Album Review: Daniel Bachman – Orange Co. Serenade

12inchToday we find ourselves in the sweat of Daniel Bachman’s newest work, Orange Co. Serenade, out on Asheville label, Bathetic Records. Known for its predilection to experimental music with a folk bent, Bachman sits nicely in their catalog of progressive musicians and has reached a new emotive level with Orange Co. Serenade. The ability to transcribe emotion into tangibly written characters is unable to compete with the level of reception the sense of hearing Bachman has afforded us. The LP is a great idiosyncratic look at the esotericism of this guitar player. His perception/mantra is now clearly stated: worry and heartbreak persist. Yet, let us not forget the faith in a return to blue skies and bountiful harvest.

Yes, desperation is a theme that runs deeply through the first track, “Blue Mass.” Perhaps it is the reverent song title or the eerie organ providing our introduction to the album. The second track, “Coming Home,” serves to demonstrate a Bachman’s connection to the/his past. His geographically Virginian roots beckon him home, and tantalize with acoustic instrumentation and abject lamentation. The slide on his Weissenborn stutters and stammers, echoing with vibrato through Appalachian hills. A drone keeps us planted as we march on, following our own echo. Track three is the “single” of Orange Co. Serende, appearing online in various video representations; rightly so. The track bounces happily along. The syncopated rhythm appears more dignified in an English fashion kind of way–think Led Zeppelin III.

The album continues along these familiar lines, toeing the line between classic and contemporary interpretations of American Primitive guitar from one of our youngest and brightest pickers. And as the album progressed, I began thinking more about the role music now plays in our culture, and then specifically through the lens of American Primitive guitar with its lengthy tracks, lack of vocals and dissonance that appear. What keeps instrumental guitar music out of the mainstream public’s hands? I feel as though the way we listen to music is partially to blame. Scrolling through Facebook, music blogs, soundclouds and bandcamps, 30 seconds is a lot of time to listen to a song I haven’t heard before. A minute is great. Two is lucky. A whole song? Doubt it. Songs paired down to 30 second clips reduce the song to advertisement levels of disposability. This is not news seeing as the advent of mp3s/iPods/mobile lives has led to a decrease in complete listenings yet an increase in the total availability of tunes and content.

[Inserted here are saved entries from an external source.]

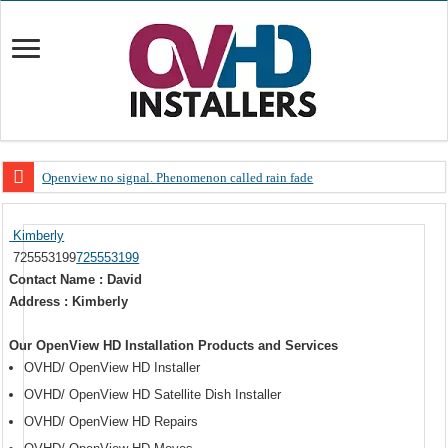
Openview no signal. Phenomenon called rain fade
Open view problems – Error 200, OVHD smart card expired 200
Kimberly
OpenView, that’s why you need to upgrade your old NDS decoder
725553199
725553199
OpenView – Is your STB software up to date
Contact Name : David
Address : Kimberly
LIVE Sevilla FC – RC Celta de Vigo. Today on Openview channel 120
OpenView – Clearing on-screen error messages
Our OpenView HD Installation Products and Services
OVHD/ OpenView HD Installer
OVHD/ OpenView HD Satellite Dish Installer
OVHD/ OpenView HD Repairs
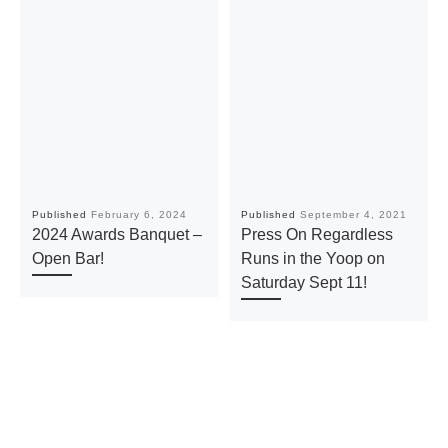
Published
February 6, 2024
Published
September 4, 2021
2024 Awards Banquet –
Press On Regardless
Open Bar!
Runs in the Yoop on
Saturday Sept 11!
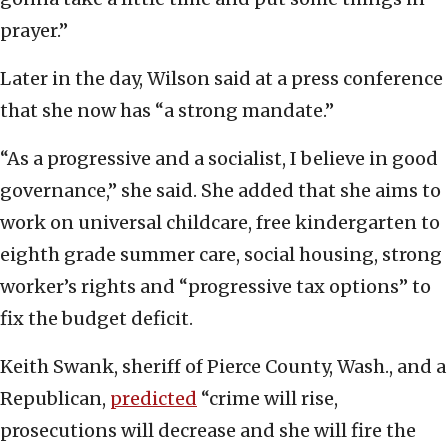
prayer.”
Later in the day, Wilson said at a press conference
that she now has “a strong mandate.”
“As a progressive and a socialist, I believe in good
governance,” she said. She added that she aims to
work on universal childcare, free kindergarten to
eighth grade summer care, social housing, strong
worker’s rights and “progressive tax options” to
fix the budget deficit.
Keith Swank, sheriff of Pierce County, Wash., and a
Republican,
predicted
“crime will rise,
prosecutions will decrease and she will fire the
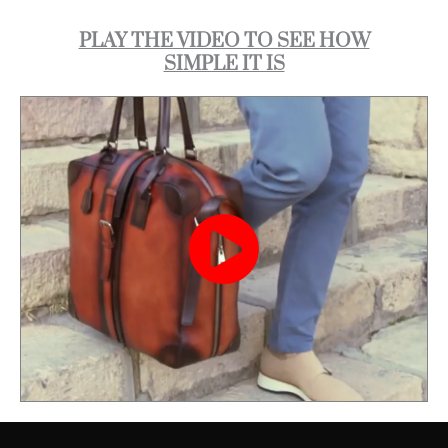
PLAY THE VIDEO TO SEE HOW
SIMPLE IT IS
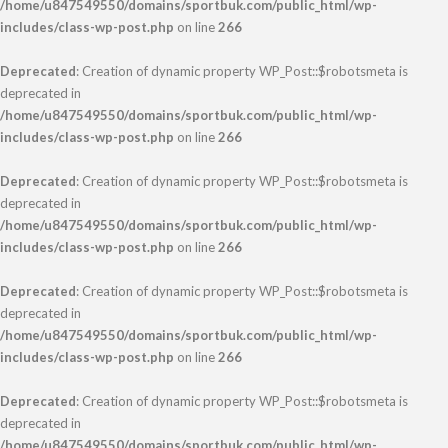
/home/u847549550/domains/sportbuk.com/public_html/wp-
includes/class-wp-post.php
on line
266
Deprecated
: Creation of dynamic property WP_Post::$robotsmeta is
deprecated in
/home/u847549550/domains/sportbuk.com/public_html/wp-
includes/class-wp-post.php
on line
266
Deprecated
: Creation of dynamic property WP_Post::$robotsmeta is
deprecated in
/home/u847549550/domains/sportbuk.com/public_html/wp-
includes/class-wp-post.php
on line
266
Deprecated
: Creation of dynamic property WP_Post::$robotsmeta is
deprecated in
/home/u847549550/domains/sportbuk.com/public_html/wp-
includes/class-wp-post.php
on line
266
Deprecated
: Creation of dynamic property WP_Post::$robotsmeta is
deprecated in
/home/u847549550/domains/sportbuk.com/public_html/wp-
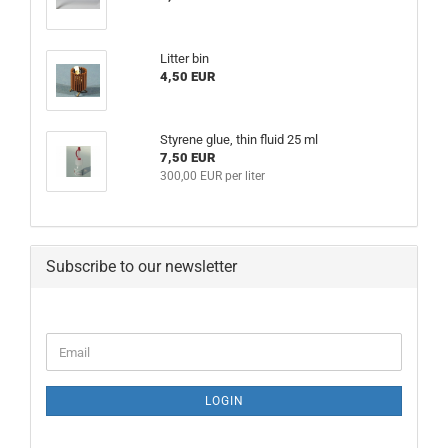
Litter bin
4,50 EUR
Styrene glue, thin fluid 25 ml
7,50 EUR
300,00 EUR per liter
Subscribe to our newsletter
CONTINUE
Email
TO
NEWSLETTER
SUBSCRIPTION
LOGIN
PAGE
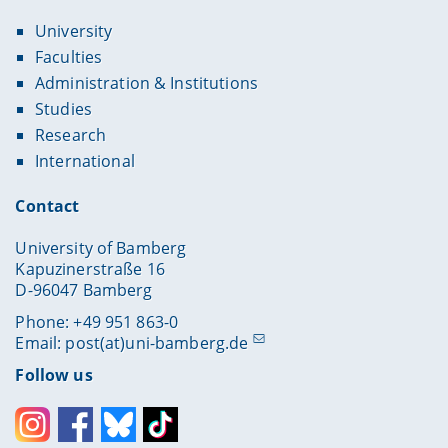
University
Faculties
Administration & Institutions
Studies
Research
International
Contact
University of Bamberg
Kapuzinerstraße 16
D-96047 Bamberg
Phone: +49 951 863-0
Email:
post(at)uni-bamberg.de
Follow us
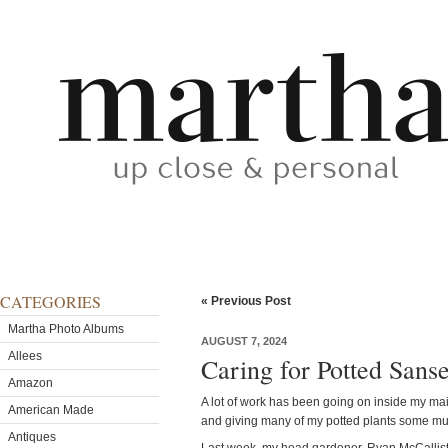
CATEGORIES
« Previous Post
Martha Photo Albums
AUGUST 7, 2024
Allees
Caring for Potted Sanse
Amazon
A lot of work has been going on inside my ma
American Made
and giving many of my potted plants some mu
Antiques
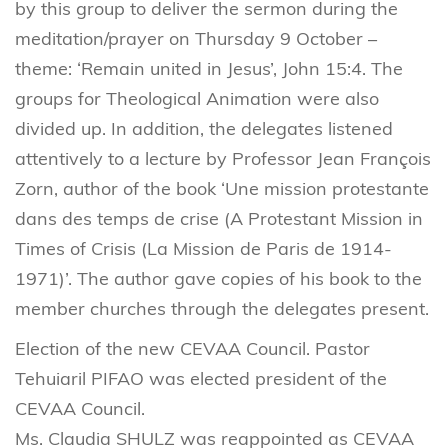
by this group to deliver the sermon during the
meditation/prayer on Thursday 9 October –
theme: ‘Remain united in Jesus’, John 15:4. The
groups for Theological Animation were also
divided up. In addition, the delegates listened
attentively to a lecture by Professor Jean François
Zorn, author of the book ‘Une mission protestante
dans des temps de crise (A Protestant Mission in
Times of Crisis (La Mission de Paris de 1914-
1971)’. The author gave copies of his book to the
member churches through the delegates present.
Election of the new CEVAA Council. Pastor
Tehuiaril PIFAO was elected president of the
CEVAA Council.
Ms. Claudia SHULZ was reappointed as CEVAA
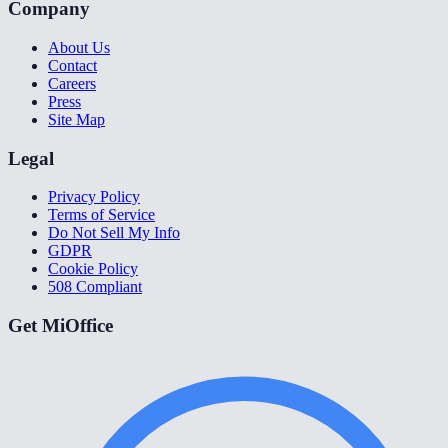
Company
About Us
Contact
Careers
Press
Site Map
Legal
Privacy Policy
Terms of Service
Do Not Sell My Info
GDPR
Cookie Policy
508 Compliant
Get MiOffice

Like a novel, a pop song contains a narrative arc complete with an intro, verse, chorus, and bridge. Tension is built and then finally released through a final chorus and huge hook. Instrumental guitar music rarely follows this trajectory. Certain phrases are repeated and motifs resonate throughout, but through the repetition come mutations and unique timbres and accidental syncopation. The songs accumulate maturity as the player feels out the territory and begins moving forward with surer steps based around a paradoxical sense of improvisation. Like a character developing through a story, instrumental riffing develops, oftentimes contextually into something different, meaning that a riff may begin to mean one thing, but when vocals are taken away we begin to listen more closely as we hear the riff again and suddenly acquire a different interpretation of the riff in context of time and how it hits us. Without lyrics we are given the unique/foreign/special opportunity to sit and think, letting our own imagination do some necessary stretching. God forbid we sit patiently and arrive at our own conclusions rather than being told what the answer is. Let us not waste more time without checking our instagrams. Do not be fooled into thinking that thinking is bad. Do not be fooled into thinking that thinking is not productive.¬†Learn about your inner clock and ask questions to which you don’t know the answer.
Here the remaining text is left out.